Robert Boyle was born on January 25, 1627 in Lismore Castle, County of Waterford, Ireland.  He was an Anglo-Irish natural philosopher, chemist, physicist and dabbled in many other areas of study. He published the book The Sceptical Chymist in 1661, and many consider him and his work as the foundation of modern chemistry.  He was a very devout Anglican, and published numerous works in this area as well.

Robert Boyle

One of Boyle’s most famous discoveries was to become the first of the gas laws, relating the pressure of a gas to its volume. With Robert Hooke, a young university student as his laboratory assistant, Boyle began experimenting with air.  Together they made their first great discovery, now known as Boyle’s Law.

J-Tube 2
Boyle used a ‘J’ Tube – Sealed on the Short End, and Open at the Long End

The experiment was performed using a ‘J’ shaped glass tube sealed on the shorter leg, and open to atmosphere on the longer leg.  Quicksilver (mercury) was poured into the tube, such that the level was equal on each side. The volume of the trapped air was noted. Additional mercury was poured into the tube and it was observed that the mercury did not stay level, and measurements of the heights on each tube leg were recorded.  The height difference of the mercury is effectively a measure of the pressure of the trapped air. Boyle, through the experiment and the data,  discovered a relationship between the volume and the pressure of air.  The data as published, is shown below.

Boyle's Data

Boyle noticed the pressure times the volume of air for the initial condition equaled the pressure times the volume at any other mercury height.

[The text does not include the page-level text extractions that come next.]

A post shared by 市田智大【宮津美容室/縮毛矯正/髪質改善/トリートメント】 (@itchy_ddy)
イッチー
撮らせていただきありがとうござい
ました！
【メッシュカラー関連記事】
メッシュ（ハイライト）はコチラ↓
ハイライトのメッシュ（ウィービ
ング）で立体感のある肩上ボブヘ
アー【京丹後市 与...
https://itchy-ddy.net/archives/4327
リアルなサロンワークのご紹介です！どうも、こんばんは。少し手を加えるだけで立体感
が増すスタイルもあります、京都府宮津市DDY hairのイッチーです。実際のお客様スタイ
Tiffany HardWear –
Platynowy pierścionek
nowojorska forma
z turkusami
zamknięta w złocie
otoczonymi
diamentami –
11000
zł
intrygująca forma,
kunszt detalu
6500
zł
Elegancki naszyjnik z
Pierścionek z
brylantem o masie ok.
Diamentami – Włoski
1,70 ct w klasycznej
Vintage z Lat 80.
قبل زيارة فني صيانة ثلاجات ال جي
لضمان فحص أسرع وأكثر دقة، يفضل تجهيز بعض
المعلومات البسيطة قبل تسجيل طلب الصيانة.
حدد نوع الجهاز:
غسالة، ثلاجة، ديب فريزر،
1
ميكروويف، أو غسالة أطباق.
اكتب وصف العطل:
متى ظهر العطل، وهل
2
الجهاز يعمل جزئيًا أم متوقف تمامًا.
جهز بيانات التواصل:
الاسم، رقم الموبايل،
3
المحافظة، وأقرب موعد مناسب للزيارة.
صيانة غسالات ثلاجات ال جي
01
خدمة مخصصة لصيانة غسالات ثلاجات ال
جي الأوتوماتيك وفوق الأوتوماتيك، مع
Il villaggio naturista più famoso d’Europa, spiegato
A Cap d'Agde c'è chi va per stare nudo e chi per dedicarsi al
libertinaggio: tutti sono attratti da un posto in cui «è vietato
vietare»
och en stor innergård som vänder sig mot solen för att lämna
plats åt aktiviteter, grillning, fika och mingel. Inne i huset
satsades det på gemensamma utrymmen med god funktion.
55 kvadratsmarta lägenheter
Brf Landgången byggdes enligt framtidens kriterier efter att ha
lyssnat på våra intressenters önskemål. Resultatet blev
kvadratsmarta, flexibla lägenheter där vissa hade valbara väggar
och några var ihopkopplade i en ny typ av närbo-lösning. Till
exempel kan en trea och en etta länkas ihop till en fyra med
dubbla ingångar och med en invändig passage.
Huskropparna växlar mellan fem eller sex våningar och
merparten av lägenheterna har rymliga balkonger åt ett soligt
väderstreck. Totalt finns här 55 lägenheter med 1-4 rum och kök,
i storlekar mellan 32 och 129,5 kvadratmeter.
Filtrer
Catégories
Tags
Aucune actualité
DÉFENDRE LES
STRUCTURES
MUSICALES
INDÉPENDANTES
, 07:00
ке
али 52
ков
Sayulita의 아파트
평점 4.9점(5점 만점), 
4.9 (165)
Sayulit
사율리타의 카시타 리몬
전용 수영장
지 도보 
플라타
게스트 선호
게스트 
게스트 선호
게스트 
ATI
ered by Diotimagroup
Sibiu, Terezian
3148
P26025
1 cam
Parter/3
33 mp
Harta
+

Known as Boyle’s Law – P ∝ 1/V,      pressure is proportional to the inverse of the volume

Alternately, PV = k,       pressure times volume is equal to a constant

For comparing the same substance under two different sets of conditions, the law can be expressed as P1V1 = P2V2

Of note is that Boyle’s Law, combined with Charles’s law and Gay-Lussac’s Law formed the combined gas law, and in combination with Avogadro’s law is the basis for the ideal gas law – PV=nRT, which include temperature, the amount of the substance, and the ideal gas constant to the mix.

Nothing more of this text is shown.